A cytokine concentration-dependent duality of physiologic effect, which the authors hypothesize occurs in TNF-alpha modulation of synaptic function, has been observed with respect to interleukin-1(IL-1) regulation of long-term potentiation in hippocampal slices[59
]. This data suggests that IL-1 is required for LTP under physiological conditions, but at higher doses, as may be encountered in certain pathological conditions, IL-1 inhibits LTP[59
]. The authors suggest that a similar duality occurs with respect to TNF-alpha in Alzheimer's disease.

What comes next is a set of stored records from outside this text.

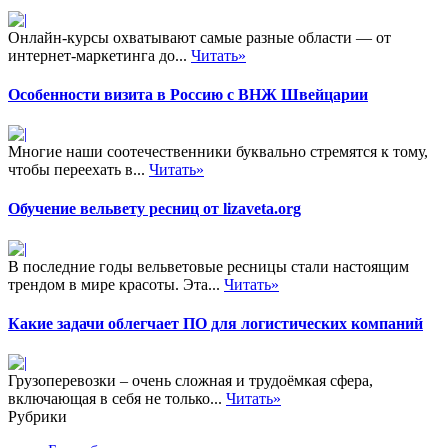
Онлайн-курсы охватывают самые разные области — от
интернет-маркетинга до...
Читать»
Особенности визита в Россию с ВНЖ Швейцарии
Многие наши соотечественники буквально стремятся к тому,
чтобы переехать в...
Читать»
Обучение вельвету ресниц от lizaveta.org
В последние годы вельветовые ресницы стали настоящим
трендом в мире красоты. Эта...
Читать»
Какие задачи облегчает ПО для логистических компаний
Грузоперевозки – очень сложная и трудоёмкая сфера,
включающая в себя не только...
Читать»
Рубрики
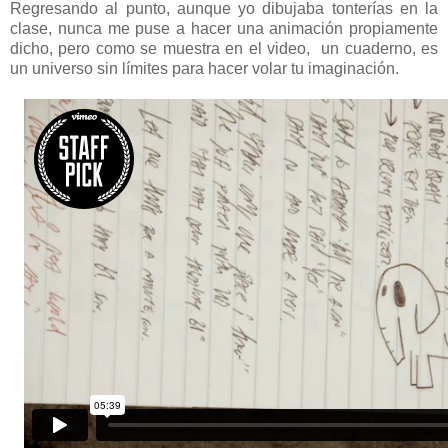
Regresando al punto, aunque yo dibujaba tonterías en la
clase, nunca me puse a hacer una animación propiamente
dicho, pero como se muestra en el video, un cuaderno, es
un universo sin límites para hacer volar tu imaginación.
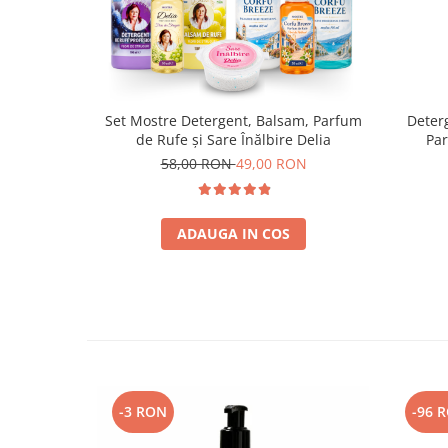
Set Mostre Detergent, Balsam, Parfum
Deterg
de Rufe și Sare Înălbire Delia
Par
58,00 RON
49,00 RON
ADAUGA IN COS
-3 RON
-96 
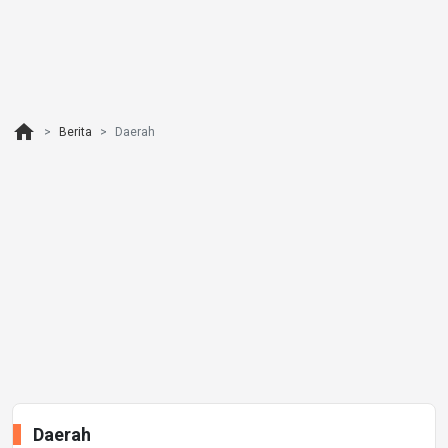
home
Berita
Daerah
Daerah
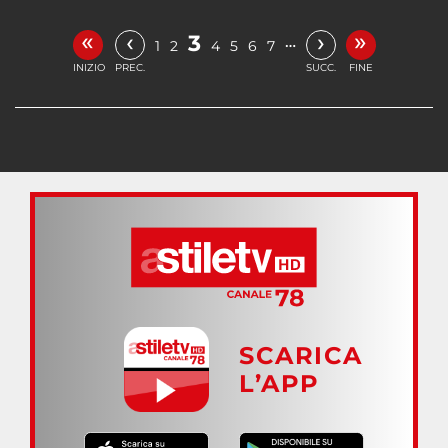
«
»
‹
›
3
…
1
2
4
5
6
7
INIZIO
PREC.
SUCC.
FINE
SCARICA
L’APP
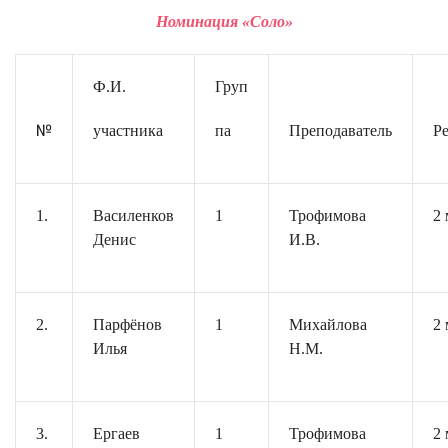
Номинация «Соло»
Ф.И.
Груп
№
участника
па
Преподаватель
Ре
1.
Василенков
1
Трофимова
2 
Денис
И.В.
2.
Парфёнов
1
Михайлова
2 
Илья
Н.М.
3.
Ергаев
1
Трофимова
2 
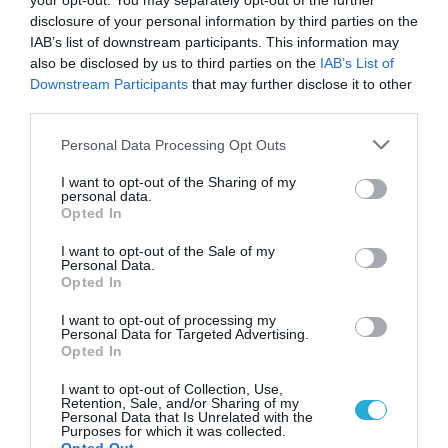
your opt-out. You may separately opt-out of the further
διαγωνισμό του UFBB
disclosure of your personal information by third parties on the
IAB’s list of downstream participants. This information may
10.01.2022
also be disclosed by us to third parties on the
IAB’s List of
Downstream Participants
that may further disclose it to other
third parties.
Please note that this website/app uses one or more Google
Personal Data Processing Opt Outs
services and may gather and store information including but
not limited to your visit or usage behaviour. You may click to
I want to opt-out of the Sharing of my
personal data.
grant or deny consent to Google and its third-party tags to
Opted In
use your data for below specified purposes in below Google
consent section.
I want to opt-out of the Sale of my
Personal Data.
Opted In
I want to opt-out of processing my
Personal Data for Targeted Advertising.
ΤΗΛΕΠΙΚΟΙΝΩΝΙΕΣ
Opted In
ΟΤΕ και κοινοπραξία Grid
I want to opt-out of Collection, Use,
Telecom-ΤΕΡΝΑ Ενεργειακή
Retention, Sale, and/or Sharing of my
διεκδικούν το έργο Ultra Fast
Personal Data that Is Unrelated with the
Purposes for which it was collected.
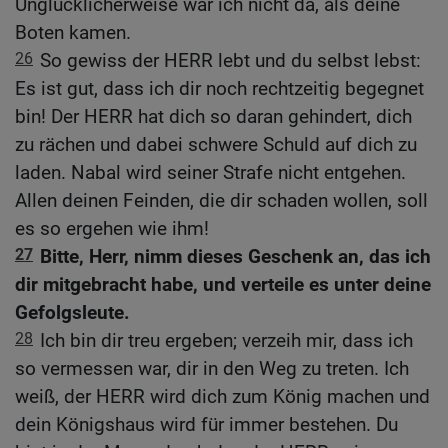
Unglücklicherweise war ich nicht da, als deine
Boten kamen.
26
So gewiss der HERR lebt und du selbst lebst:
Es ist gut, dass ich dir noch rechtzeitig begegnet
bin! Der HERR hat dich so daran gehindert, dich
zu rächen und dabei schwere Schuld auf dich zu
laden. Nabal wird seiner Strafe nicht entgehen.
Allen deinen Feinden, die dir schaden wollen, soll
es so ergehen wie ihm!
27
Bitte, Herr, nimm dieses Geschenk an, das ich
dir mitgebracht habe, und verteile es unter deine
Gefolgsleute.
28
Ich bin dir treu ergeben; verzeih mir, dass ich
so vermessen war, dir in den Weg zu treten. Ich
weiß, der HERR wird dich zum König machen und
dein Königshaus wird für immer bestehen. Du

It is speculated, on the basis of the clinical results observed and the studies cited above, that optimal synaptic function in the human brain requires that TNF-alpha remain within a physiologic range; perhaps analogous to the necessity to maintain serum calcium in a narrow physiologic range to preserve optimal neuronal function. The positive clinical effects the authors have observed using perispinal etanercept for chronic treatment of Alzheimer's disease on an open-label basis [20
], now for a period exceeding three years, suggest that maintenance anti-TNF-alpha treatment may have prolonged beneficial effects. It is hoped that future studies may clarify if maintenance perispinal etanercept treatment will help to maintain or restore TNF-alpha homeostasis in the brain and/or cerebrospinal fluid in patients with Alzheimer's disease.

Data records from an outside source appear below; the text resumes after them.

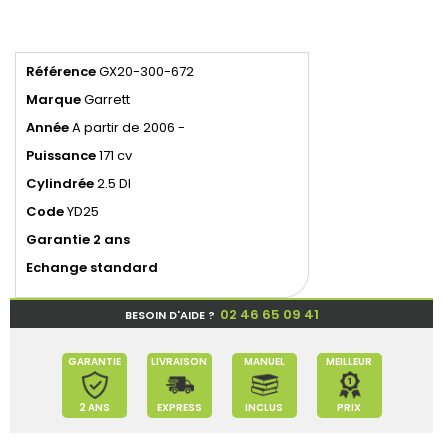
Référence
GX20-300-672
Marque
Garrett
Année
A partir de 2006 -
Puissance
171 cv
Cylindrée
2.5 DI
Code
YD25
Garantie 2 ans
Echange standard
02 46 65 09 41
BESOIN D'AIDE ?
GARANTIE
LIVRAISON
MANUEL
MEILLEUR
2 ANS
EXPRESS
INCLUS
PRIX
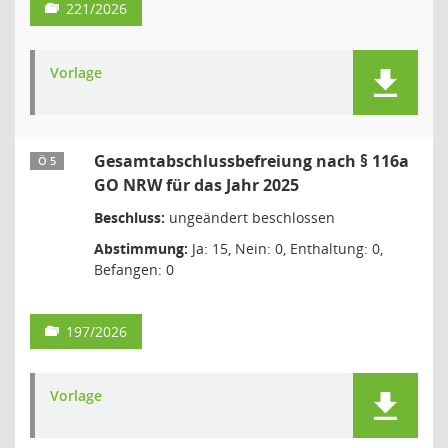
221/2026
Vorlage
Gesamtabschlussbefreiung nach § 116a
Ö 5
GO NRW für das Jahr 2025
Beschluss:
ungeändert beschlossen
Abstimmung:
Ja: 15, Nein: 0, Enthaltung: 0,
Befangen: 0
197/2026
Vorlage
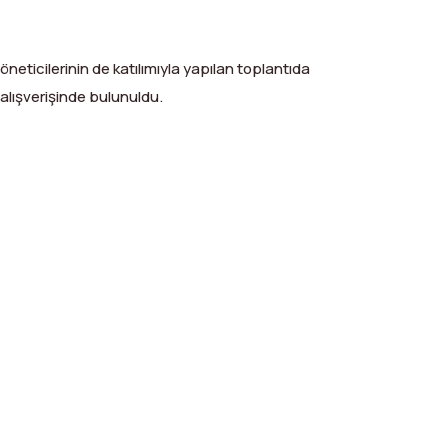
neticilerinin de katılımıyla yapılan toplantıda
 alışverişinde bulunuldu.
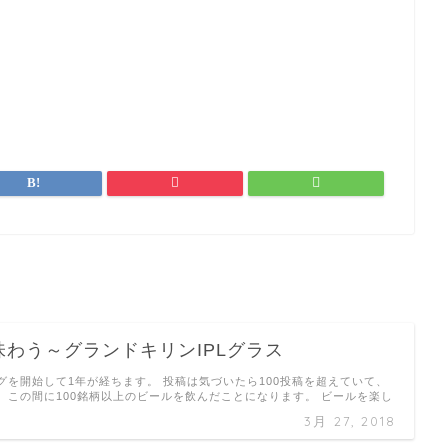
味わう～グランドキリンIPLグラス
グを開始して1年が経ちます。 投稿は気づいたら100投稿を超えていて、
、この間に100銘柄以上のビールを飲んだことになります。 ビールを楽し
3月 27, 2018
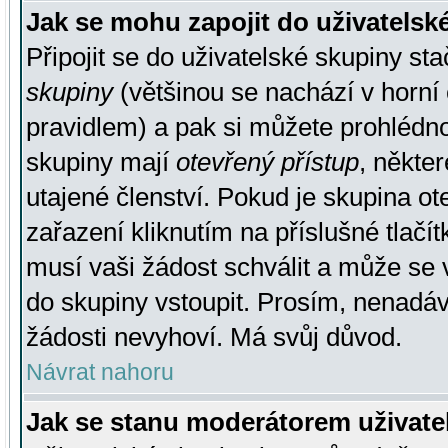
Jak se mohu zapojit do uživatelsk
Připojit se do uživatelské skupiny st
skupiny
(většinou se nachází v horní 
pravidlem) a pak si můžete prohlédn
skupiny mají
otevřený přístup
, někte
utajené členství. Pokud je skupina o
zařazení kliknutím na příslušné tlačí
musí vaši žádost schválit a může se 
do skupiny vstoupit. Prosím, nenadáv
žádosti nevyhoví. Má svůj důvod.
Návrat nahoru
Jak se stanu moderátorem uživate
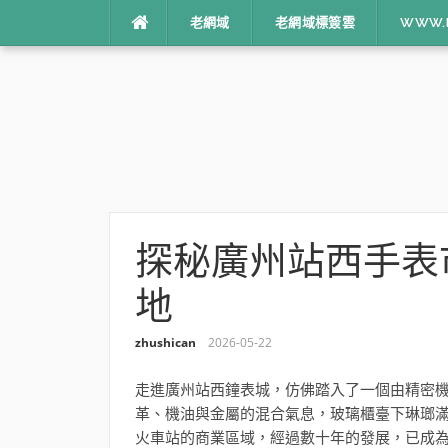
跳
老網域
老網域標簽雲
WWW.I
到
內
容
探秘廣州站西手表
地
zhushican
2026-05-22
走進廣州站西鐘表城，仿佛踏入了一個由精密
革、機油與金屬的混合氣息，玻璃櫃臺下琳瑯
火車站的商業區域，經過數十年的發展，已成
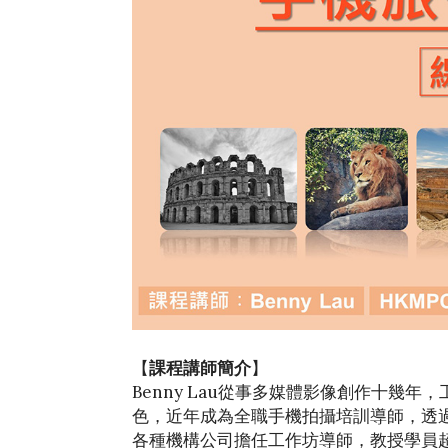
【
課程講師簡介
】
Benny Lau從事多媒體影像創作十幾
色，近年成為全職手機拍攝培訓導師，透
各種機構公司擔任工作坊導師，教授學員超過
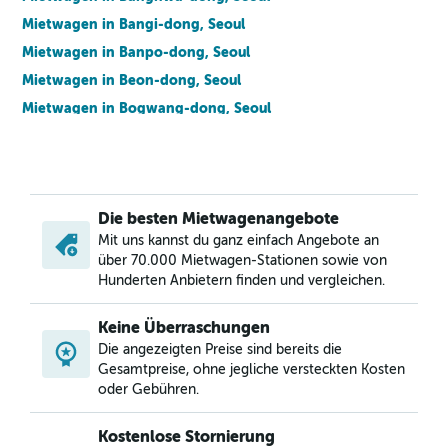
Mietwagen in Bangi-dong, Seoul
Mietwagen in Banpo-dong, Seoul
Mietwagen in Beon-dong, Seoul
Mietwagen in Bogwang-dong, Seoul
Mietwagen in Bomun-dong, Seoul
Mietwagen in Boramae-dong, Seoul
Mietwagen in Buam-dong, Seoul
Die besten Mietwagenangebote
Mietwagen in Bugahyeon-dong, Seoul
Mit uns kannst du ganz einfach Angebote an
Mietwagen in Bukchang-dong, Seoul
über 70.000 Mietwagen-Stationen sowie von
Mietwagen in Bukgajwa-dong, Seoul
Hunderten Anbietern finden und vergleichen.
Mietwagen in Bulgwang-dong, Seoul
Keine Überraschungen
Mietwagen in Chang-dong, Seoul
Die angezeigten Preise sind bereits die
Mietwagen in Changcheon-dong, Seoul
Gesamtpreise, ohne jegliche versteckten Kosten
oder Gebühren.
Kostenlose Stornierung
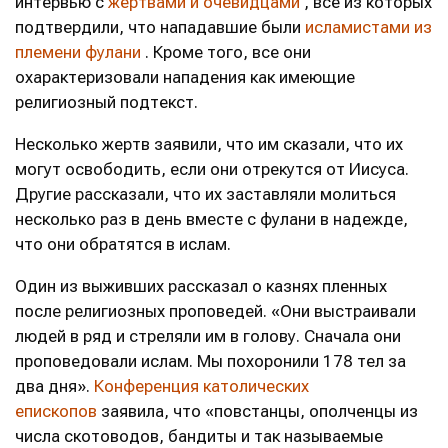
интервью с
жертвами и очевидцами
, все из которых
подтвердили, что нападавшие были
исламистами из
племени фулани
. Кроме того, все они
охарактеризовали нападения как имеющие
религиозный подтекст.
Несколько жертв заявили, что им сказали, что их
могут освободить, если они отрекутся от Иисуса.
Другие рассказали, что их заставляли молиться
несколько раз в день вместе с фулани в надежде,
что они обратятся в ислам.
Один из выживших рассказал о казнях пленных
после религиозных проповедей. «Они выстраивали
людей в ряд и стреляли им в голову. Сначала они
проповедовали ислам. Мы похоронили 178 тел за
два дня».
Конференция католических
епископов
заявила, что «повстанцы, ополченцы из
числа скотоводов, бандиты и так называемые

Excess TNF-alpha now appears to preliminarily satisfy the neurologic equivalent of Koch's postulates [60
] with respect to being an important component of the pathophysiology of Alzheimer's disease, in that scientific evidence of the following has been published:
1. Excess TNF-alpha, at a level 25 times higher than controls, has been documented in the cerebrospinal fluid of patients with Alzheimer's disease(AD); and elevated CSF TNF-alpha correlated with progression from mild cognitive impairment to AD [7
2. Examination of TNF-alpha polymorphisms in population studies has provided evidence that genetic polymorphisms associated with increased TNF-alpha production are associated with increased AD risk and decreased age of AD onset [10
3. Increased spontaneous production of TNF-alpha by peripheral blood mononuclear cells was associated with increased AD risk in a population of patients followed as part of the Framingham study[23
4. Multiple basic science studies suggest the involvement of TNF-alpha in neuroinflammatory mechanisms which may contribute to AD pathogenesis [5
5. TNF-alpha is a gliotransmitter[33
6. Glial TNF-alpha may regulate synaptic mechanisms involving synaptic function in neural networks[33
7. Disruption of memory mechanisms by beta-amyloid and beta-amyloid oligomers is mediated by TNF-alpha [36
8. Pilot evidence supporting the efficacy of anatomically targeted[27
] anti-TNF-alpha treatment for Alzheimer's disease has recently been published[20
The case presented here provides clinical evidence of a rapidly reversible, TNF-alpha-related component to the cognitive dysfunction present in Alzheimer's disease. This reversible mechanism necessarily precedes irreversible neuronal structural damage, somewhat analogous to the reversible ischemic penumbra that surrounds cerebrovascular infarction. The rapid treatment response is consistent with emerging evidence suggesting that glial-derived TNF-alpha may regulate brain synaptic mechanisms. These mechanisms are worthy of further investigation, and may lead to earlier therapeutic intervention which may have the potential to favorably affect the natural history of Alzheimer's disease.